South Wales Evening Post - 31 December 2013

Twelve years ago to the day, a book came hurtling across the living room at me. I'd managed to duck in time and was fairly unimpressed when I picked it up to find it was "Allen Carr's Easy Way to Stop Smoking"'.

I know. If you're a smoker then you're probably just about to turn the page. I fully understand. I would have done exactly the same thing myself once.

I smoked for 33 years and I was damned good at it. I could go through 60 a day and still have stashes in my car and desk drawer.

For all that, I quit in April 2002 and haven't touched one since.

As you might guess, I'm pretty chuffed with this personal achievement. If only because I was the last one to think it was ever possible.

It wasn't a matter of health. Every sharp cough reminded me about the damage I was doing to myself.

It wasn't expense either. My day job used to involve a fair bit of foreign travel and cheap cigs were in ready supply.

You see, I'd never tried to stop. I couldn't work out if I was more afraid of trying or of trying and failing.

It took me four months of reading the book from cover to cover to decide that I wanted to quit. That was the turning point.

Part of me thinks I was lucky in quitting the way I did, but I also learned some things that I'm happy to share here.

Firstly, and this is important, you're not giving up anything.

When you inhale cigarette smoke, the blood flow to your brain is fleetingly interrupted. The moment it resumes, the effect registers as agreeable. In this sense, smoking is a bit like gulping a lung-full of air after holding your head under water for twenty seconds or so. Think about this.

Another is that timing is everything. Some people choose new years or National No Smoking Day to quit.

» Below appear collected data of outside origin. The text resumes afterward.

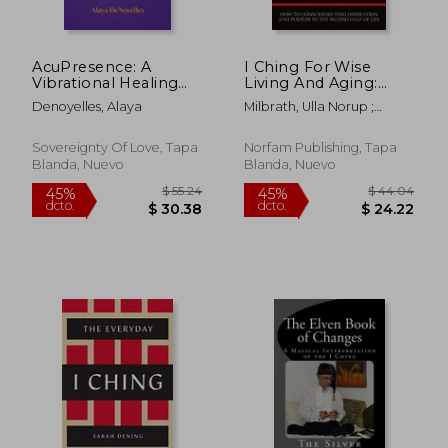
AcuPresence: A
I Ching For Wise
$ 52.84
$ 68.
45%
45%
Vibrational Healing
Living And Aging:
dcto.
dcto.
$ 29.06
$ 37.
Art (en Inglés)
How to consciously
Denoyelles, Alaya
Milbrath, Ulla Norup ;
find inspiration and
Norup, Willy
purpose in the
second half of life (en
Sovereignty Of Love, Tapa
Norfam Publishing, Tapa
Inglés)
Blanda, Nuevo
Blanda, Nuevo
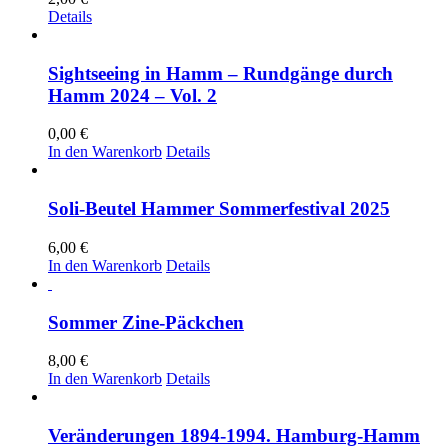
Details
Sightseeing in Hamm – Rundgänge durch
Hamm 2024 – Vol. 2
0,00
€
In den Warenkorb
Details
Soli-Beutel Hammer Sommerfestival 2025
6,00
€
In den Warenkorb
Details
Sommer Zine-Päckchen
8,00
€
In den Warenkorb
Details
Veränderungen 1894-1994. Hamburg-Hamm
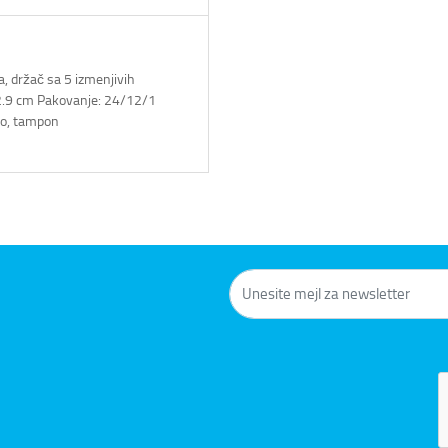
a, držač sa 5 izmenjivih
x 2.9 cm Pakovanje: 24/12/1
to, tampon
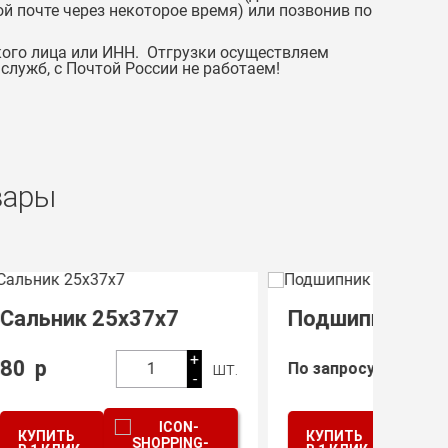
й почте через некоторое время) или позвонив по
ого лица или ИНН. Отгрузки осуществляем
лужб, с Почтой России не работаем!
вары
Подшипник 8126
Подш
+
+
400
шт.
шт.
По запросу
1
-
-
КУПИТЬ
КУП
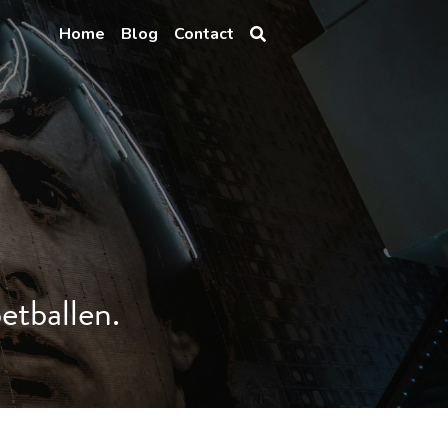
Home
Blog
Contact
etballen.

It's up to you but my suggestion is that you plan things for yourself. Choose a time that suits you and develop your own strategy around it. Don't rush things and give yourself every chance to succeed.

Besides throwing that book across the room, the day-to-day help from my beloved was invaluable.Having someone to give you praise and encouragement is a big plus. I also used a prescription drug to help suppress the cravings. Your GP should be able to advise you and provide you with a suitable course.

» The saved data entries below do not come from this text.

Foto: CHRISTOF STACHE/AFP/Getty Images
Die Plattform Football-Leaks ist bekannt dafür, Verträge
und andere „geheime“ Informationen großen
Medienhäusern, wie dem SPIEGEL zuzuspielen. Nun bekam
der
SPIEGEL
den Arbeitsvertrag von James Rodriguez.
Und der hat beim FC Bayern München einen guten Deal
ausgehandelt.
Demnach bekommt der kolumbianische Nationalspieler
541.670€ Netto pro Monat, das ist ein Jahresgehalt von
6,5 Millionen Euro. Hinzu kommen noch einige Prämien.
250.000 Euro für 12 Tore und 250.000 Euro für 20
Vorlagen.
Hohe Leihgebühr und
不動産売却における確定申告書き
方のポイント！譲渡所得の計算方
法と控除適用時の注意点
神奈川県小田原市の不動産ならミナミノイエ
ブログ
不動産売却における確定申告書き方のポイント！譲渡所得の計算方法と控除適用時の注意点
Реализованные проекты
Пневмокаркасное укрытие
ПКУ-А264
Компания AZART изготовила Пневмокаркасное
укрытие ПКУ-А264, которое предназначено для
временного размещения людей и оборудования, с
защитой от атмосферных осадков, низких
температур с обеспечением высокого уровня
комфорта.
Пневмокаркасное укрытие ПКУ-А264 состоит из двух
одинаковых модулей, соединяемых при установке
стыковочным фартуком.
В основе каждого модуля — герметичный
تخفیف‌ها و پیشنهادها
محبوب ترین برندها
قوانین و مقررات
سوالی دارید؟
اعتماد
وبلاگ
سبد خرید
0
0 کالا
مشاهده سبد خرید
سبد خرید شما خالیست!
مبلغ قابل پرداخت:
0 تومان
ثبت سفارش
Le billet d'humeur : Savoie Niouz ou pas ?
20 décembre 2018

I should warn you that you're likely to experience payback from your body as it purges itself of the muck you've been putting into it.

The other thing is rapid weight gain. My advice — and I wish I'd done it properly at the time — is to synch quitting with some physical exercise. It will boost your metabolic rate and produce feel-good hormones to counter the downside. Things soon improve.Avoiding temptation and stressful situations is often easier said than done.

I was involved in a car accident just months after quitting. I was quite badly shaken but still managed a reflex refusal of a proffered cigarette. Believe me, no one was more amazed than me after the event.

An added benefit is that you'll soon get to appreciate a new sense of freedom. Time was that I'd get into a panic on discovering that I only had two smokes left in a packet. Life would be put on hold until I could buy more. Quitting will give you time for the more meaningful stuff, I assure you.

That's it. I can't pretend to be any sort of expert but I hope that if you're planning to quit – or know someone who is - then you found this useful.

All that remains is to wish you and yours a happy and healthy new year.